Private military contractors to fall under Defense Ministry purview – Draft Duma bill
Aleksey Zhuravlev and Frants Klintsevich of United Russia said in an interview that their new bill is being examined by military experts. The draft was almost ready, but given its importance and the fact that Russia currently lacks any laws on private military companies whatsoever, the sponsors decided not to submit it to parliament until the next session.
Nevertheless, both lawmakers stressed the importance of such laws in modern conditions.
Klintsevich told Izvestia daily that according to his estimates, about half a million Russians want to work for private military firms, but the future law would introduce strict selection criteria and the number of people who would be allowed to work would only be in the tens of thousands.
He noted that the private contractors would be under full control of the Defense Ministry that would use them for immediate response for various threats.
“The president needs a sanction from the parliament to order the use of special forces and private companies could be immediately sent to counter threats. But this requires strong control on the part of the Defense Ministry and the maximum use of contractors for the benefits of the state military forces,” he told reporters.
Zhuravlev added that the option would allow a large number of Russian military officers to find a good job after leaving the forces.

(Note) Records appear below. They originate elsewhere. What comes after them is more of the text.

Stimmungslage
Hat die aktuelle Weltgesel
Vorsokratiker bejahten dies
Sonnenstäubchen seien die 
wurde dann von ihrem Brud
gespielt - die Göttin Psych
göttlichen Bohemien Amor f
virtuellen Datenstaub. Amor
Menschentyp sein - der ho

“Resigning officers can find a job with a good salary in such firms, and keep all their combat skills. Presently, they have no other place to go but security companies, but the conditions and the payment in the private military firms will be better beyond comparison,” he said.
Private military companies could also become a hidden reserve for the regular military forces and automatically join them in times of universal draft, Zhuravlev noted. In return, the state can offer work to contractors, for example guarding Russian embassies and industrial facilities belonging to government owned corporations.
In late June, the nationalist LDRP prepared a similar bill and drafted it to the legislature of North Russia’s Pskov Region. The LDPR backed the move with a statement that current political realities call for capable and specialized commercial organizations to enforce national interests in cases when international politics or law prevent the government from using regular military forces.
Unlike United Russia, the LDPR wants private Russian military firms to be controlled by the national security service, the FSB. According to the authors of the draft, this would make the contractors controllable and accountable for their actions and create conditions for further development of the sector.